William L. Shaw v. State of Mississippi

CourtMississippi Supreme Court
DecidedAugust 7, 2003
Docket2004-KA-00137-SCT
StatusPublished

This text of William L. Shaw v. State of Mississippi (William L. Shaw v. State of Mississippi) is published on Counsel Stack Legal Research, covering Mississippi Supreme Court primary law. Counsel Stack provides free access to over 12 million legal documents including statutes, case law, regulations, and constitutions.

Bluebook
William L. Shaw v. State of Mississippi, (Mich. 2003).

Opinion

IN THE SUPREME COURT OF MISSISSIPPI

NO. 2004-KA-00137-SCT

WILLIAM L. SHAW a/k/a WILL SHAW

v.

STATE OF MISSISSIPPI

DATE OF JUDGMENT: 08/07/2003 TRIAL JUDGE: HON. W. SWAN YERGER COURT FROM WHICH APPEALED: HINDS COUNTY CIRCUIT COURT ATTORNEYS FOR APPELLANT: JOE N. TATUM ATTORNEYS FOR APPELLEE: OFFICE OF THE ATTORNEY GENERAL BY: W. DANIEL HINCHCLIFF DISTRICT ATTORNEY: FAYE PETERSON NATURE OF THE CASE: CRIMINAL - FELONY DISPOSITION: AFFIRMED - 08/04/2005 MOTION FOR REHEARING FILED: MANDATE ISSUED:

BEFORE WALLER, P.J., GRAVES AND RANDOLPH, JJ.

GRAVES, JUSTICE, FOR THE COURT:

¶1. William L. Shaw (“Shaw”) and Joseph Davis (“Joseph”) were indicted in Hinds County

for the capital murder of Jonathan Duffie in violation of Section 97-3-19(2)(e) of the

Mississippi Code of 1972. Shaw and Joseph were tried separately, and on August 7, 2003,

Shaw was found guilty of capital murder. Following the jury’s verdict, the trial judge sentenced

Shaw to a term of life imprisonment without the possibility of parole. Unsuccessful on post-

trial motions, Shaw timely brings this appeal and asserts four errors in the trial. Finding no

reversible error, we affirm the judgment of the trial court. FACTS AND PROCEDURAL HISTORY

¶2. On the afternoon of October 27, 2001, Jonathan Duffie (“Duffie”) asked Reginald Davis

(“Reginald”) to come to Duffie’s resident at 2958 Kentwood Drive, Jackson, Mississippi, to

smoke marijuana. After Reginald’s arrival, Duffie then telephoned Shaw and Joseph to come

to the same location for the same purpose. Shaw and Davis arrived Duffie’s home

approximately ten minutes following the call. The four men listened to music together and

continued to smoke marijuana provided by Duffie.

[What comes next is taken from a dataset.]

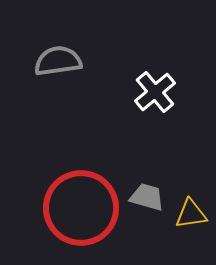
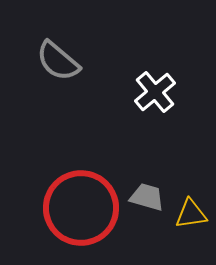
gray semicircle: rotated 132 degrees counterclockwise
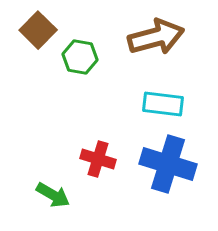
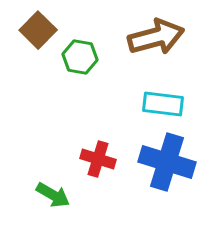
blue cross: moved 1 px left, 2 px up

¶3. At some point during this gathering, Shaw pulled a gun and shot Duffie in the buttocks

and shot Joseph in the knee. Duffie then reached for his own weapon, but Shaw fired a fatal

shot to Duffie’s head. Shaw then took money and the weapon from Duffie, and the three men

fled the scene.

¶4. Joseph fled to his home and later to Central Mississippi Medical Center (“C. M. M. C.”)

for treatment of the gunshot wound. The bullet was retrieved from Joseph’s knee and

submitted by the emergency room staff to law enforcement officials. Evidence later

determined that the bullet retrieved from Joseph’s knee was fired from the same weapon

recovered from the crime scene.

¶5. Statements were obtained from Shaw, Joseph and Reginald. Shaw and Joseph initially

claimed to have not been present and that Joseph’s gunshot wound was the result of a

mysterious drive-by shooting. Reginald initially denied any knowledge of the murder.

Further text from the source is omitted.